▶ _TASK TO COMPLETE_
Sort through the entries below and pull out lines containing the word "Solutions".

▶ _EXTRACTED MATERIAL_
────

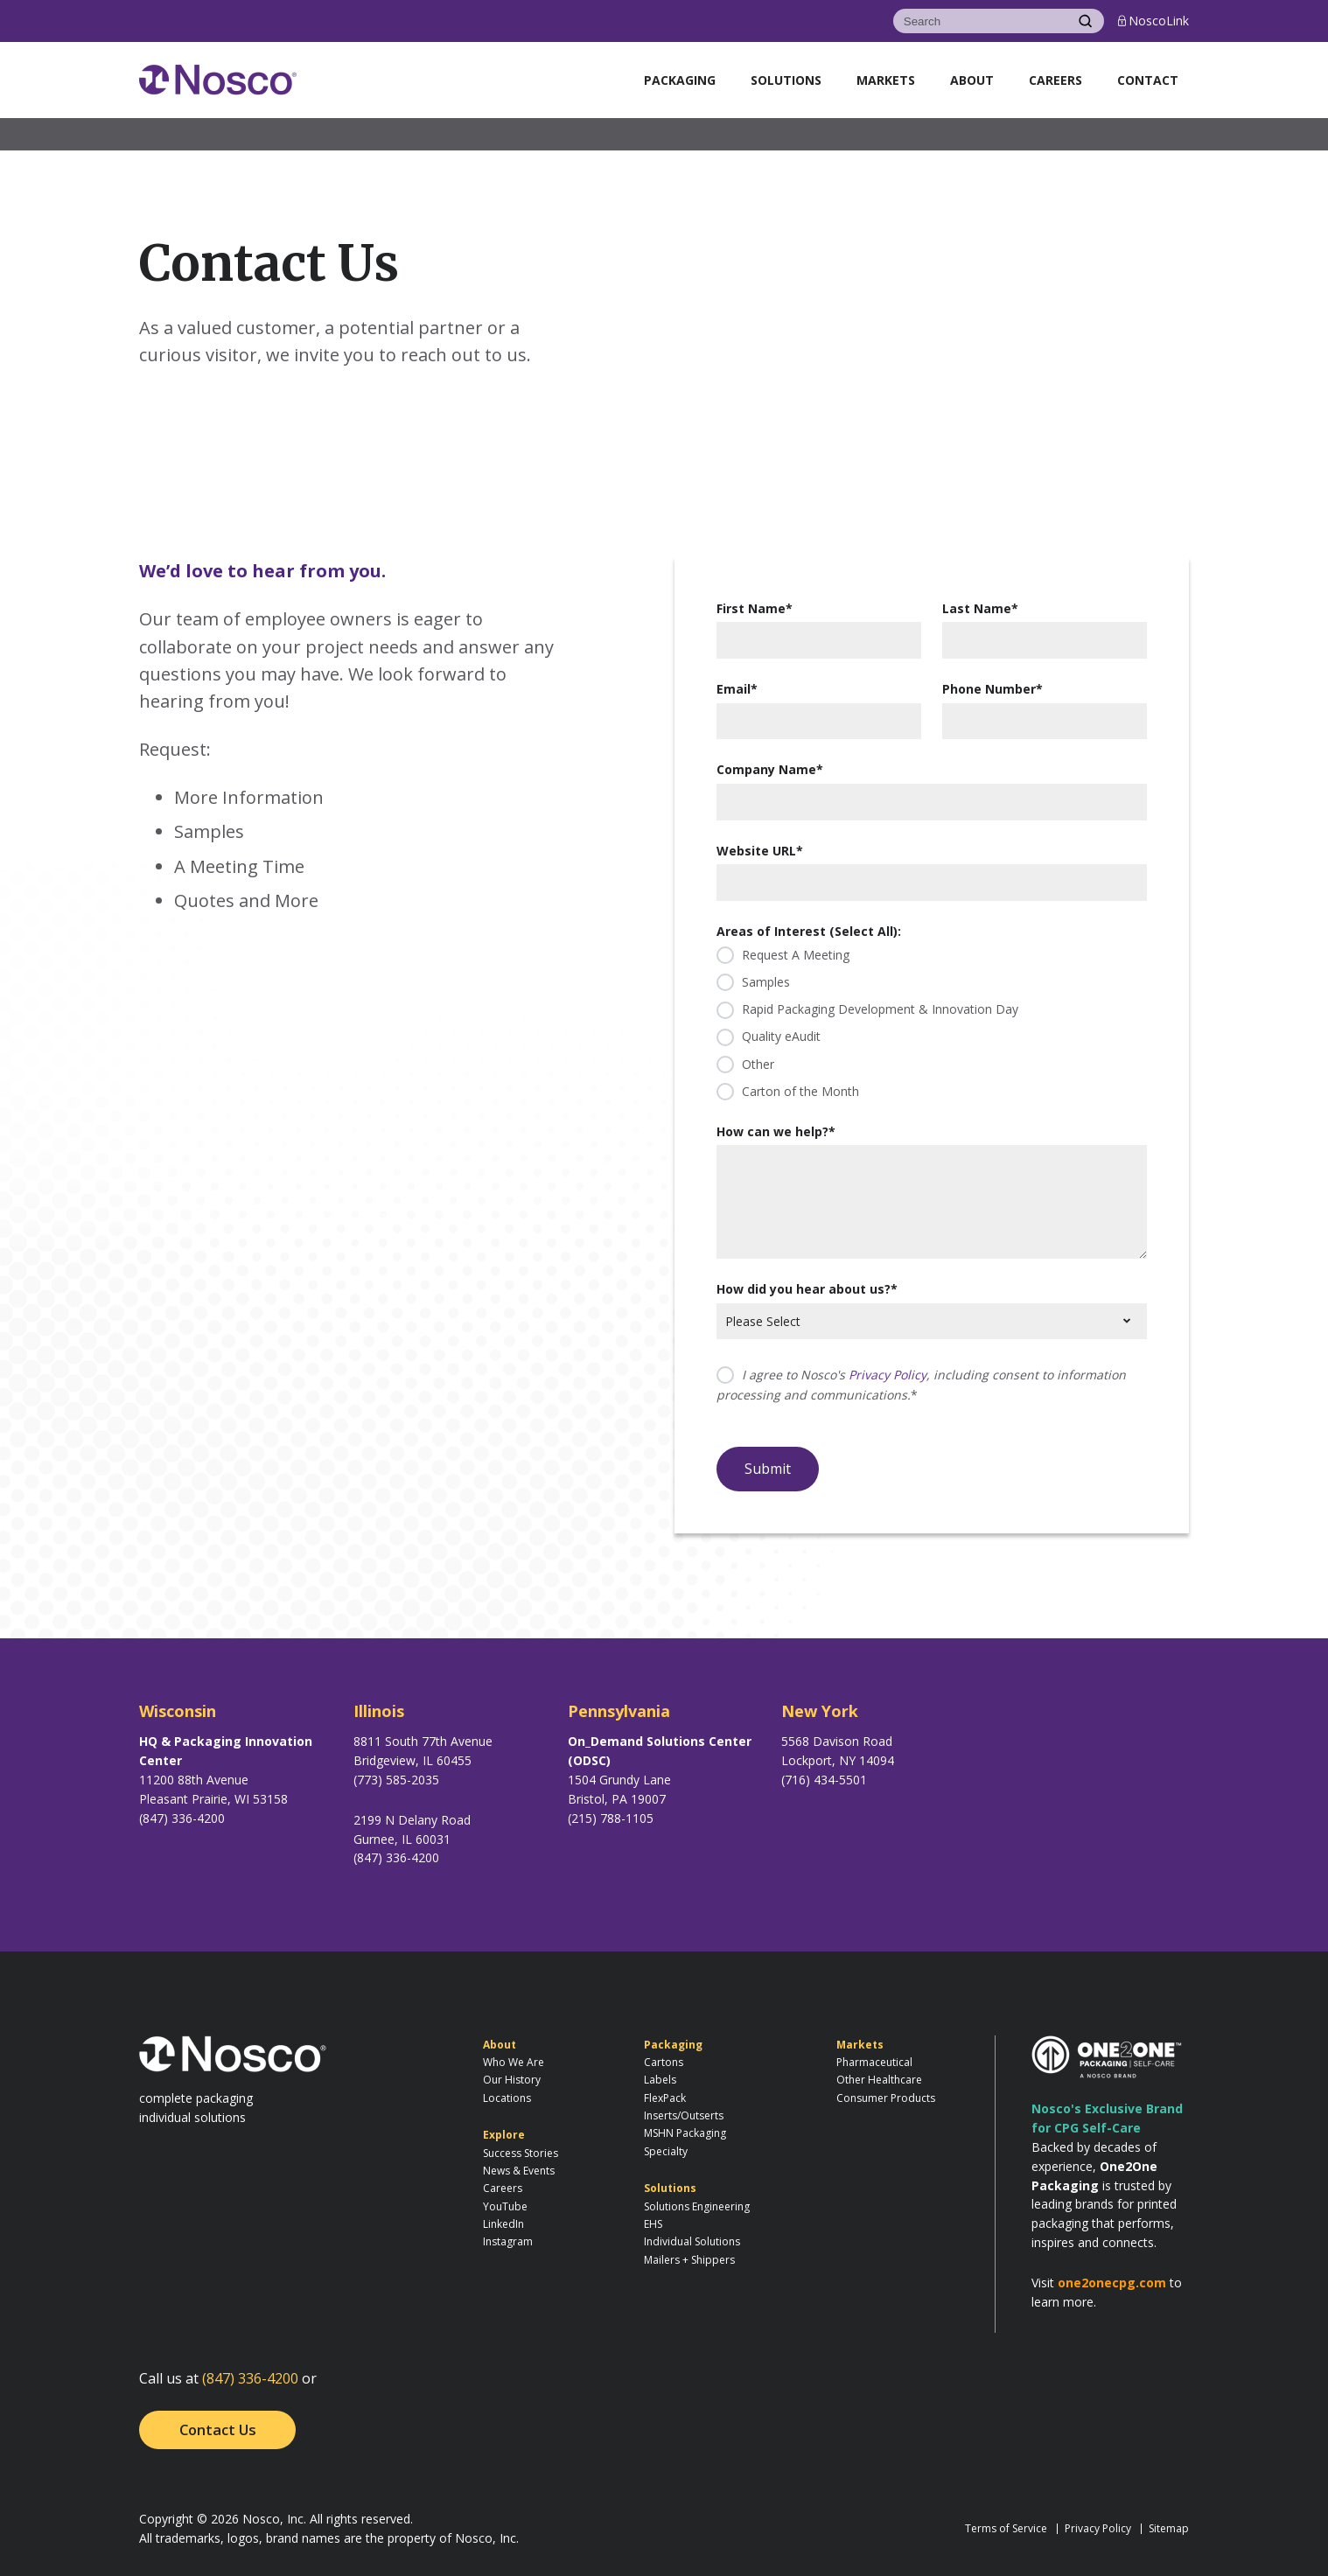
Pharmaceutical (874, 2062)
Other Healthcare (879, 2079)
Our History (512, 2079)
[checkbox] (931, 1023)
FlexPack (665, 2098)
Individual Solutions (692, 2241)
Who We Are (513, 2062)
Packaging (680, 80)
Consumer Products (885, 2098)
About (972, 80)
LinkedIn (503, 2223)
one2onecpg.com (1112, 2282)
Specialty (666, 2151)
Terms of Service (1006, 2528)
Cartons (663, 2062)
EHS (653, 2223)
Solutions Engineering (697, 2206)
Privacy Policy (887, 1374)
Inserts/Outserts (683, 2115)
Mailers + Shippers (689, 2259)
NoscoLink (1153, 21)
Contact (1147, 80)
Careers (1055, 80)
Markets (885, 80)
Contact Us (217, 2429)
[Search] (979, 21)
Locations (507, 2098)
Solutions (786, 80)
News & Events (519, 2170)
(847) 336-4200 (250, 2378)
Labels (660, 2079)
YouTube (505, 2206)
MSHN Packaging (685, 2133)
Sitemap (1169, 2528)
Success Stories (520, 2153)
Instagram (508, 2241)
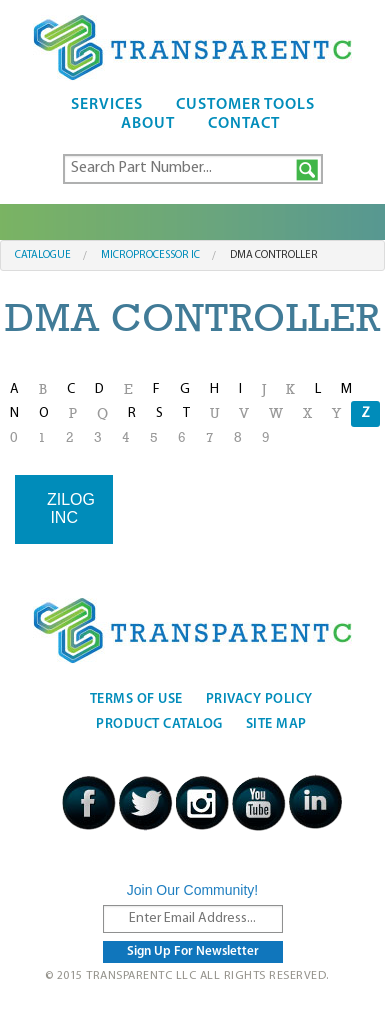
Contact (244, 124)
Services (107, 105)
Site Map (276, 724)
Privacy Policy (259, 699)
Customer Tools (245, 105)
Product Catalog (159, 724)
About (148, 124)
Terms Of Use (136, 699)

────

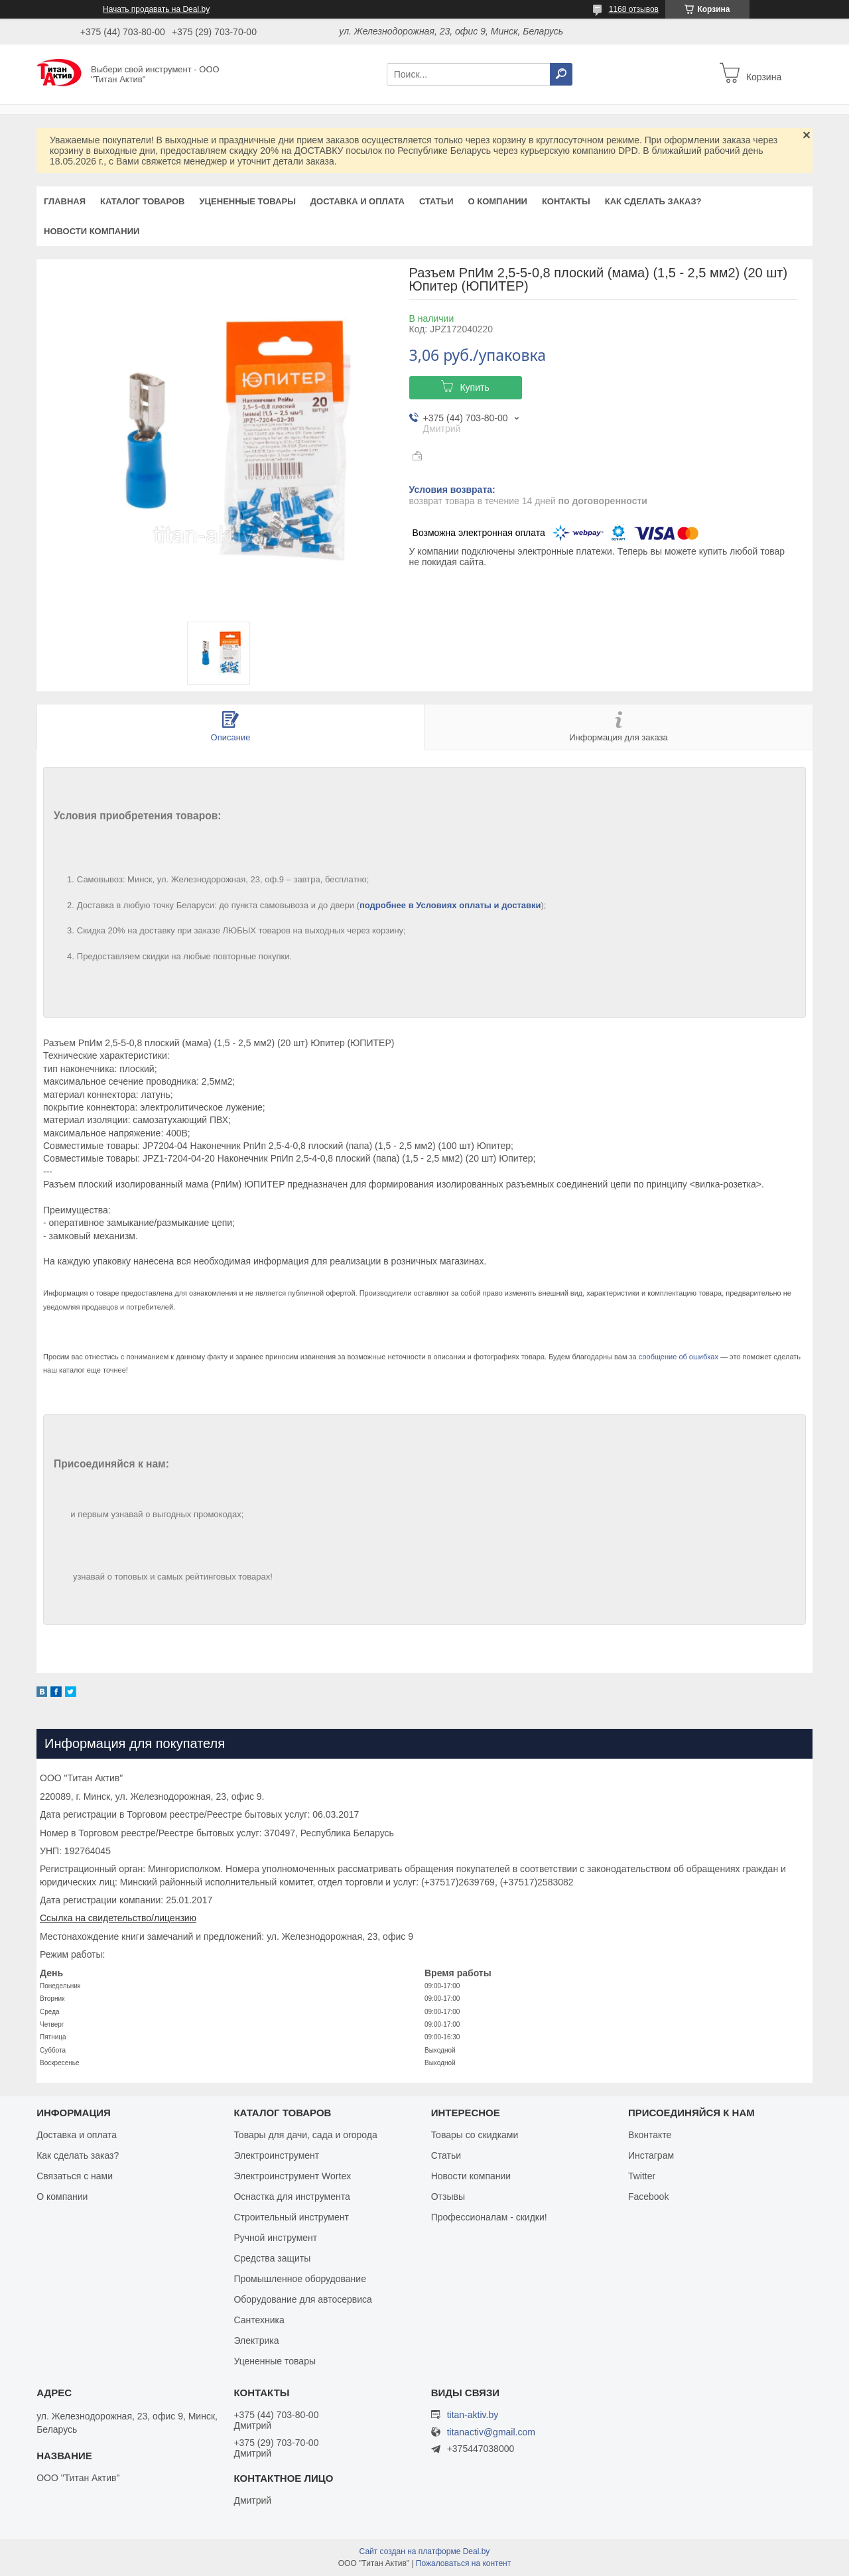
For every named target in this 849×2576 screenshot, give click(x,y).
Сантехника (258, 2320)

────

▶ _TASK OUTPUT_
Individual Solutions (692, 2241)
Solutions Engineering (697, 2206)
Solutions (786, 80)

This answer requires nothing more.